> [Task goal]:
Pictures in the material below are to be left out, and only the lines from the line with "Ověřeno zákazníky" up to and including the line with "téléphone portable ou tablette)." are to be written out exactly.

> [Available records]:
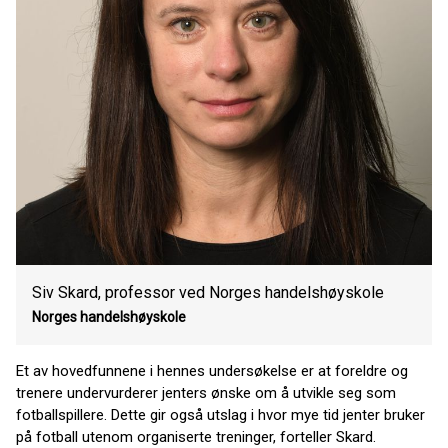
Siv Skard, professor ved Norges handelshøyskole
Norges handelshøyskole
Et av hovedfunnene i hennes undersøkelse er at foreldre og
trenere undervurderer jenters ønske om å utvikle seg som
fotballspillere. Dette gir også utslag i hvor mye tid jenter bruker
på fotball utenom organiserte treninger, forteller Skard.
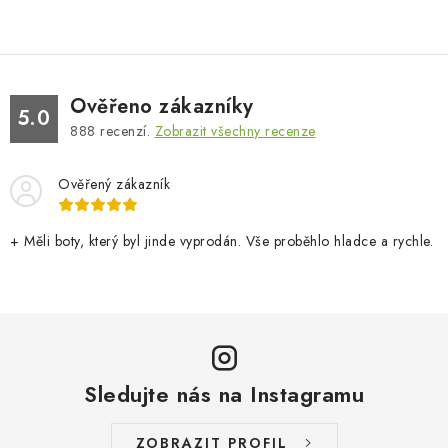
Ověřeno zákazníky
5.0
888
recenzí.
Zobrazit všechny recenze
Ověřený zákazník
+ Měli boty, který byl jinde vyprodán. Vše proběhlo hladce a rychle.
Sledujte nás na Instagramu
ZOBRAZIT PROFIL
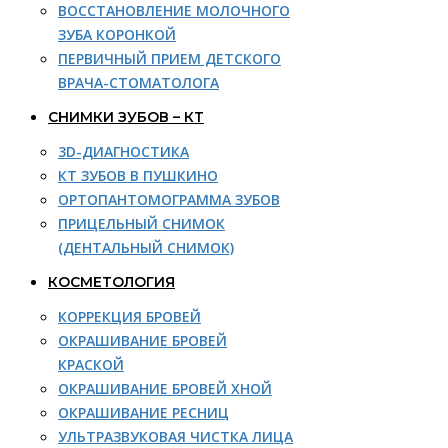
ВОССТАНОВЛЕНИЕ МОЛОЧНОГО
ЗУБА КОРОНКОЙ
ПЕРВИЧНЫЙ ПРИЕМ ДЕТСКОГО
ВРАЧА-СТОМАТОЛОГА
СНИМКИ ЗУБОВ – КТ
3D-ДИАГНОСТИКА
КТ ЗУБОВ В ПУШКИНО
ОРТОПАНТОМОГРАММА ЗУБОВ
ПРИЦЕЛЬНЫЙ СНИМОК
(ДЕНТАЛЬНЫЙ СНИМОК)
КОСМЕТОЛОГИЯ
КОРРЕКЦИЯ БРОВЕЙ
ОКРАШИВАНИЕ БРОВЕЙ
КРАСКОЙ
ОКРАШИВАНИЕ БРОВЕЙ ХНОЙ
ОКРАШИВАНИЕ РЕСНИЦ
УЛЬТРАЗВУКОВАЯ ЧИСТКА ЛИЦА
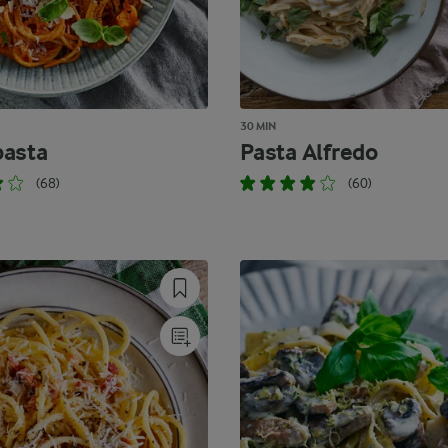
30 MIN
asta
Pasta Alfredo
(68)
(60)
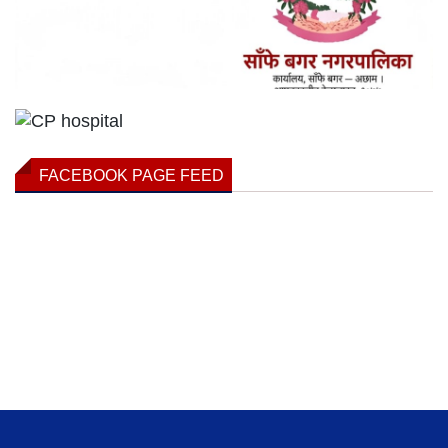
FACEBOOK PAGE FEED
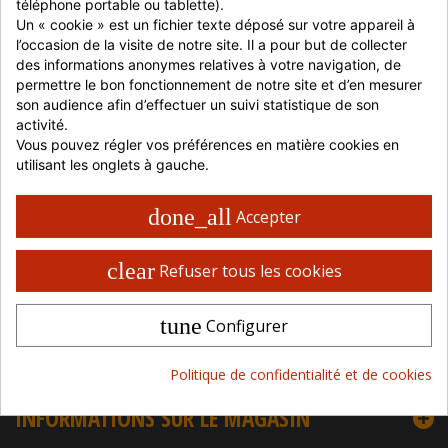
téléphone portable ou tablette).
Un « cookie » est un fichier texte déposé sur votre appareil à 
Nous comprenons l'importance de proposer des
alternatives
végétariennes
de qualité supérieure pour les professionnels de la
l’occasion de la visite de notre site. Il a pour but de collecter 
restauration. Notre gamme de
fromages végétariens
offre une variété
des informations anonymes relatives à votre navigation, de 
d'options délicieuses qui raviront les amateurs de fromage. Que vous
permettre le bon fonctionnement de notre site et d’en mesurer 
recherchiez des fromages à pâte dure, des fromages à tartiner ou des
son audience afin d’effectuer un suivi statistique de son 
fromages fondus, nous avons ce qu'il vous faut. Offrez à vos clients des
activité.
plats savoureux et respectueux des choix alimentaires grâce à nos
fromages végétariens
à frais réduits.
Vous pouvez régler vos préférences en matière cookies en 
utilisant les onglets à gauche.
done_all
Accepter
INFORMATIONS
clear
Refuser tous les cookies
CATÉGORIES
tune
Configurer
MON COMPTE
Politique de confidentialité et de cookies
INFORMATIONS SUR LE MAGASIN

> [Result below]:
Ověřeno zákazníky
5.0
888
recenzí.
Zobrazit všechny recenze
Ověřený zákazník
+ Měli boty, který byl jinde vyprodán. Vše proběhlo hladce a rychle.
Sledujte nás na Instagramu
ZOBRAZIT PROFIL
ВОССТАНОВЛЕНИЕ МОЛОЧНОГО
ЗУБА КОРОНКОЙ
ПЕРВИЧНЫЙ ПРИЕМ ДЕТСКОГО
ВРАЧА-СТОМАТОЛОГА
СНИМКИ ЗУБОВ – КТ
3D-ДИАГНОСТИКА
КТ ЗУБОВ В ПУШКИНО
ОРТОПАНТОМОГРАММА ЗУБОВ
ПРИЦЕЛЬНЫЙ СНИМОК
(ДЕНТАЛЬНЫЙ СНИМОК)
КОСМЕТОЛОГИЯ
КОРРЕКЦИЯ БРОВЕЙ
ОКРАШИВАНИЕ БРОВЕЙ
КРАСКОЙ
ОКРАШИВАНИЕ БРОВЕЙ ХНОЙ
ОКРАШИВАНИЕ РЕСНИЦ
УЛЬТРАЗВУКОВАЯ ЧИСТКА ЛИЦА
30 MIN
asta
Pasta Alfredo
(68)
(60)
FACEBOOK PAGE FEED
téléphone portable ou tablette).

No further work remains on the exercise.